Schlechte Erfahrungen bei einem Zahnarzt sind die häufigste Ursache für die Angst. Das können Schmerzen gewesen sein oder auch eine »Zwangsbehandlung« als Kind, die der kleine Patient nur mit Gewalt über sich hat ergehen lassen. »Aufklärung ist daher eine Grundvoraussetzung für die erfolgreiche Behandlung aller Patienten«, erklärt Dr. Kühnert. Oftmals lassen sich die Angstpatienten nach mehreren Beratungsgesprächen dann auch problemlos »verarzten«.
Wer jedoch jahrelang den sinnvollen und notwendigen Praxisbesuch vor sich hergeschoben hat, der muss mit einer Komplettsanierung rechnen. »Dann ist vielfach eine Behandlung unter Vollnarkose sinnvoll. Oftmals müssen einige Zähne gezogen und diverse saniert werden. Dass funktioniert - zum Wohl des Patienten und des Arztes - am besten im Tiefschlaf«, sagt die Medizinerin. In ihrer Praxis hat die Anzahl dieser Behandlungen deutlich zugenommen. Ein bis zwei Tage im Monat, an denen sie fünf bis sechs Patienten auf diese Weise behandelt, sind keine Seltenheit.
Denn Schmerzen bei der Behandlung sind heute nicht mehr nötig. »Jedoch verlangen Patienten heute viel eher nach einer Spritze als früher«, beschreibt Dr. Kühnert die Entwicklung zu einer verweichlichteren, komplizierteren Gesellschaft.
Vielfach werden die Ängste der Eltern schon an die Kinder weitergegeben. »Da reicht schon eine Betonung und die Mimik, wenn den Kindern mitgeteilt wird ÝMorgen gehen wir zum ZahnarztÜ. Ehrlichkeit ist bei meinen kleinen Patienten besonders wichtig.« So erklärt die Ärztin jeden Behandlungsschritt genau und kündigt auch einen Pieks oder ein kleines Zwacken immer vorher an. »Kinder, die noch vor ein bis zwei Jahren lauthals schreiend die Praxis betreten haben, lassen heute die Behandlung ganz cool über sich ergehen«, freut sich Andrea Kühnert über den Erfolg ihres Konzeptes.

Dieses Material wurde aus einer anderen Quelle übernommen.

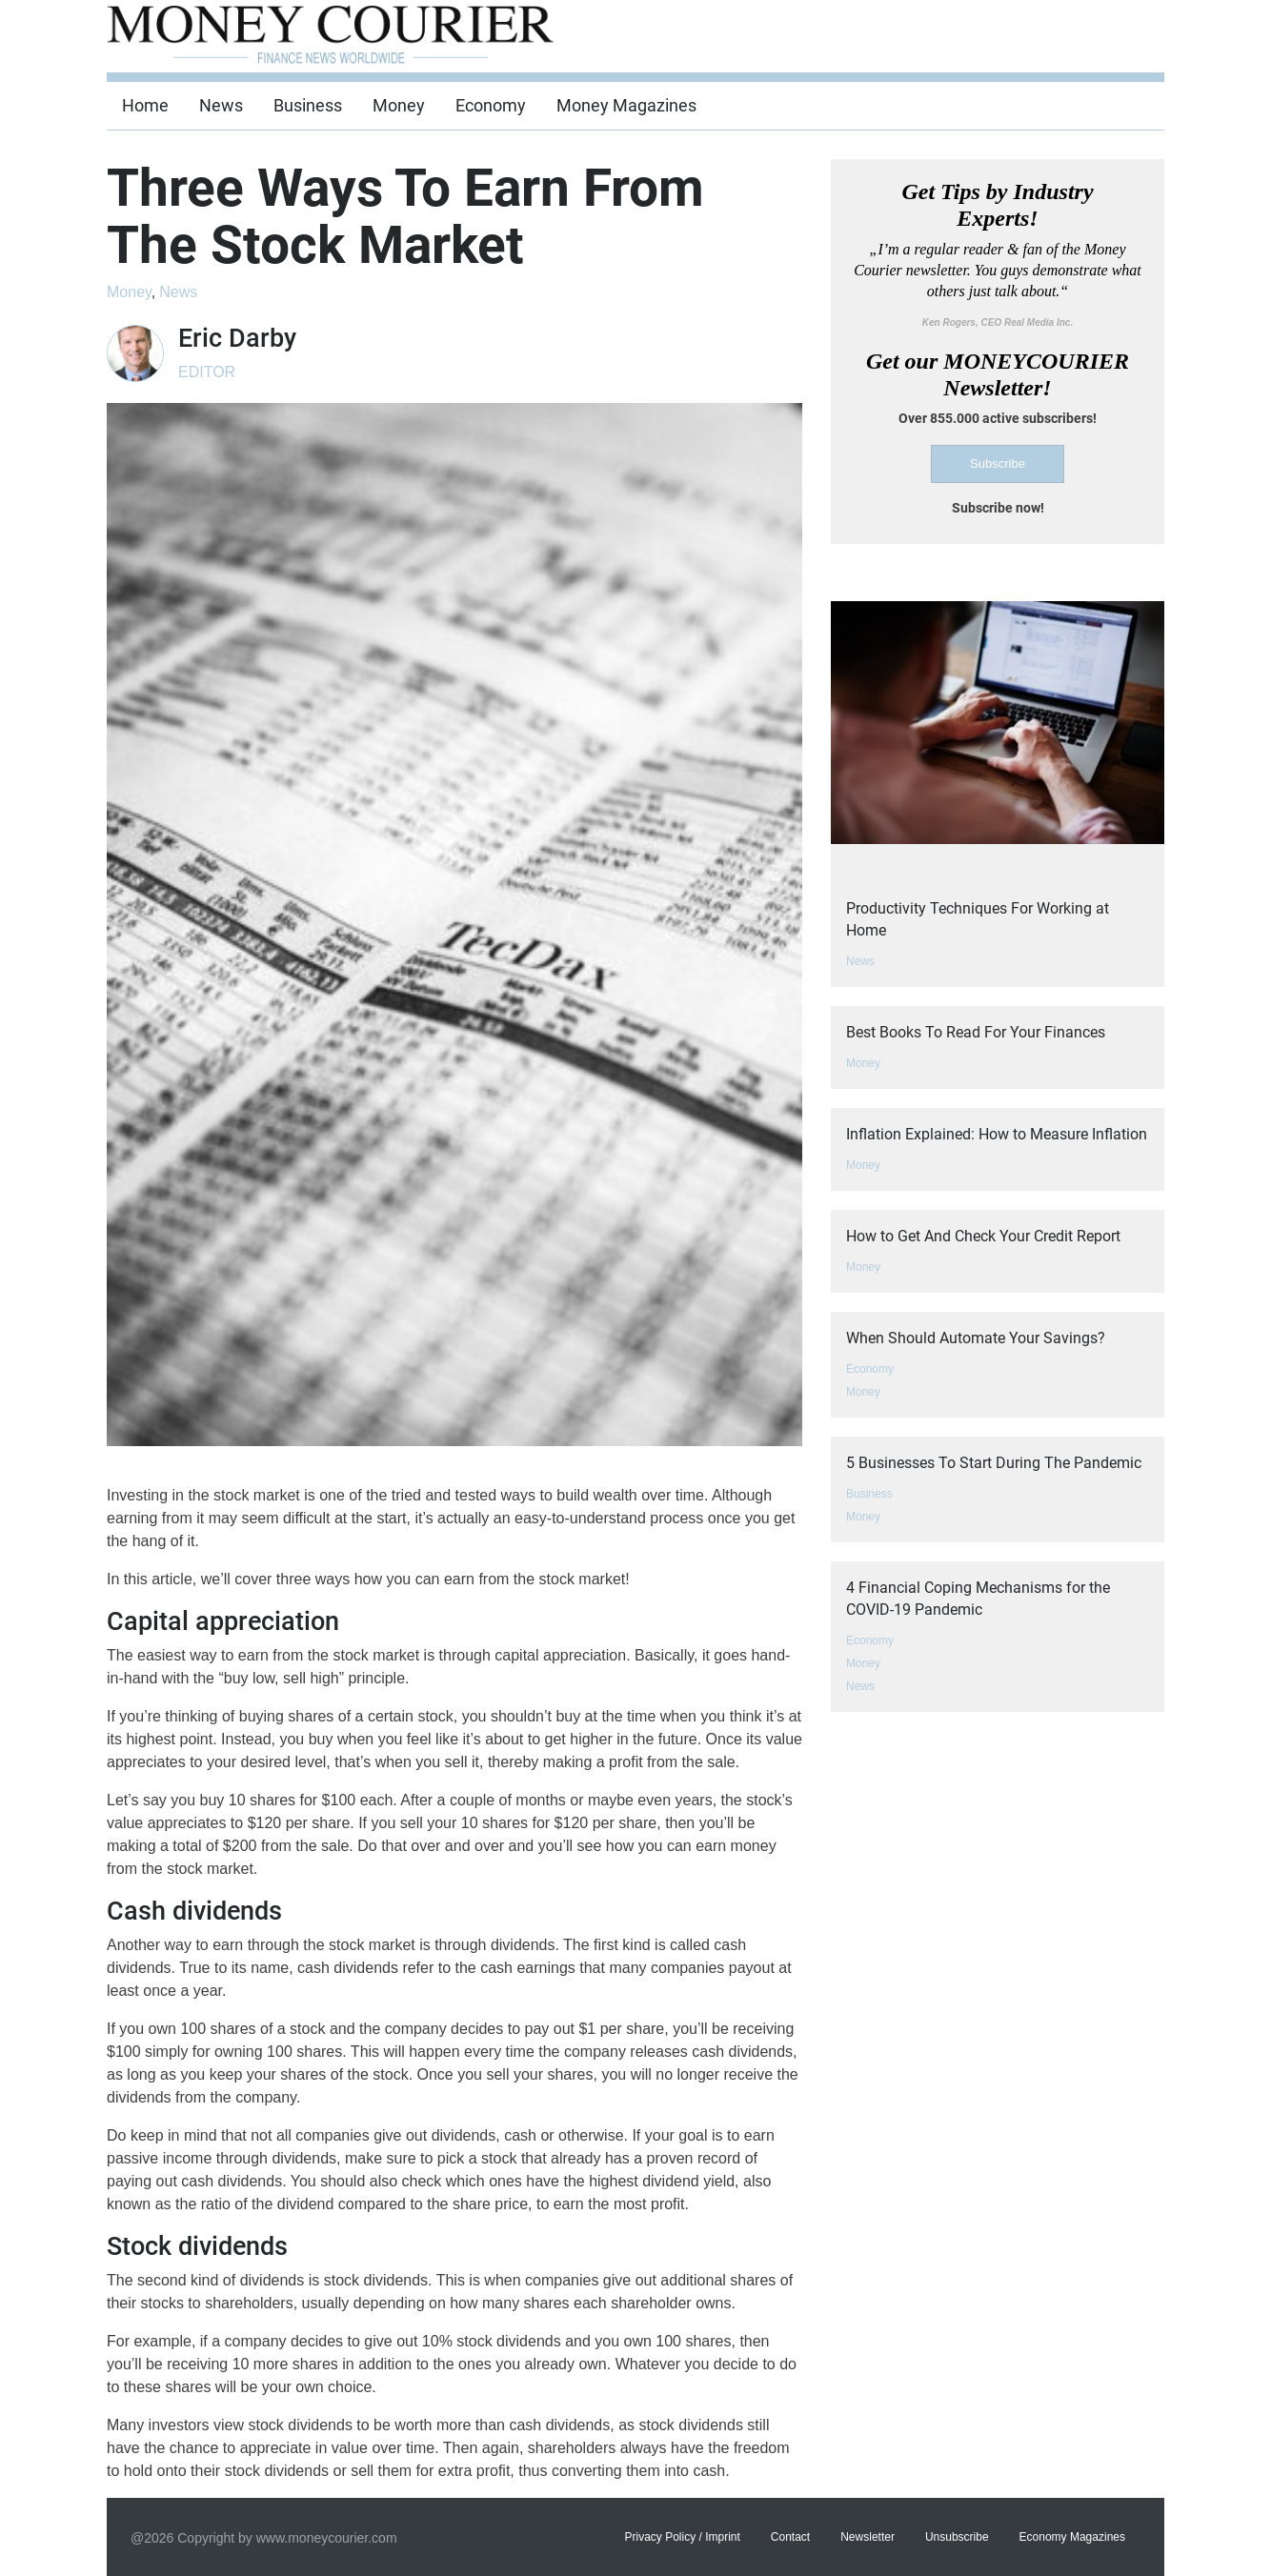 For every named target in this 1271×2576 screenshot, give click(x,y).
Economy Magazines (1072, 2537)
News (221, 105)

Und der hat sich in den vergangenen Jahren bereits in ganz Ostwestfalen herumgesprochen. »In den letzten sieben Jahren sind nur zwei Patienten nach den Aufklärungsgesprächen nicht mehr wiedergekommen«, lautet ihre Erfolgsbilanz. Und ist der »innere Schweinehund« erst einmal überwunden, dann sind regelmäßige Besuche zum Beispiel in dieser sympatischen Praxis besonders wichtig, denn wer jedes Halbjahr zur Routineuntersuchung geht, dem drohen am Ende keine bösen Überraschungen.